Crisis? What crisis?

Repeat after me: I will not let your lack of planning become my crisis. Keith Mitchell at PIPEX taught me this.——Bill Thompson

I don’t care about downtime nearly so much as I care about data loss, so, from my point of view, I’m pretty happy with the outcome of the Amazon Web Services problems last week.

To recap: Amazon AWS services hosted in Virginia suffered connectivity problems which weren’t fully resolved for several days. This affected a number of large sites, such as Reddit, and the hosting platform Heroku.

The reasons for using AWS instead of dedicated hosting are still valid: it’s quick, easy, and cheap to provision servers and storage because it’s an anonymous, automated system. Of course, those advantages turn to disadvantages when something goes wrong: it’s still an anonymous automated system that doesn’t really tell you much about what’s going wrong or when it’s going to be fixed.

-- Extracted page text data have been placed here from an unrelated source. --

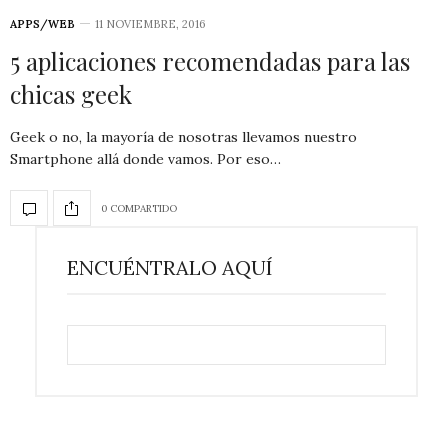
APPS/WEB
11 NOVIEMBRE, 2016
5 aplicaciones recomendadas para las
chicas geek
Geek o no, la mayoría de nosotras llevamos nuestro
Smartphone allá donde vamos. Por eso…
0 COMPARTIDO
ENCUÉNTRALO AQUÍ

But you know what? I think that’s OK. Computer systems fail, sometimes catastrophically. Hardware breaks. The only reason anyone noticed the Amazon outage is that it affected a large number of sites simultaneously. Running your own systems may make it easier to find someone to blame when they go down, and to nag while they try to fix it, but would it really be better? Can you hire the networking and database expertise you’d need at the price you’re willing to pay? Can you set up a multiple-location backup system that actually works?

A sense of perspective is important here. We’re talking about hosting websites, not brain surgery or moon landings. No one’s dying. People overreact, it may be a bit embarrassing, and it’s not nice to be the target of frothy-mouthed panic from jittery middle managers, but that’s not really critical. If you didn’t have a continuity plan a week ago, then you didn’t think the service was that important. As the quote above says, your lack of planning is not my crisis.

The worst possible outcome of the AWS downtime would be a reactionary exodus from AWS to another hosting platform that hasn’t failed yet. It won’t be any better.

Now, you might complain that Amazon said that this outage wouldn’t happen, so you didn’t plan for it. Have you planned for nuclear strikes on the eastern seaboard of the United States of America? If you have, then congratulations: the AWS outage probably didn’t affect you. If you haven’t, then you implicitly accepted the risk of downtime. In most cases, that’s the rational choice, but it’s also an acceptance of the fact that your website is not critical.

Amazon’s recent outage affected connectivity to virtual servers on the US east coast, and, by extension, RDS, their hosted database service. One of the interesting features of RDS is that it provides automated snapshots of the database at daily intervals. During the downtime, anyone using an affected RDS database was able to create a new working database instance from the last snapshot with two or three mouse clicks. Far from being a failure, that’s actually a remarkably resilient system, and a quality of backup far better than most people would manage running their own database servers. However, given the potential loss of up to 24 hours’ data, or the difficulty of re-integrating the data from that period later, I suspect that many people would have chosen simply to wait for connectivity to be restored. That’s an acknowledgement that preserving data is more important than uptime.

Take fright at ‘the cloud’ if you will. Run back to traditional hosting providers. Pay them lots of money. Wait days for them to rack up servers. Fill in change requests in Word documents whenever you want to do something. Make sure that they set up regular off-site backups of your databases and storage. Ensure that those backups work. And then, next time Amazon goes down, you’ll be safe. But don’t fool yourself that you won’t have downtime, or that it will be any easier or more reliable.

There are ways to architect applications for high availability, but they come with costs and trade-offs of their own. It’s your choice.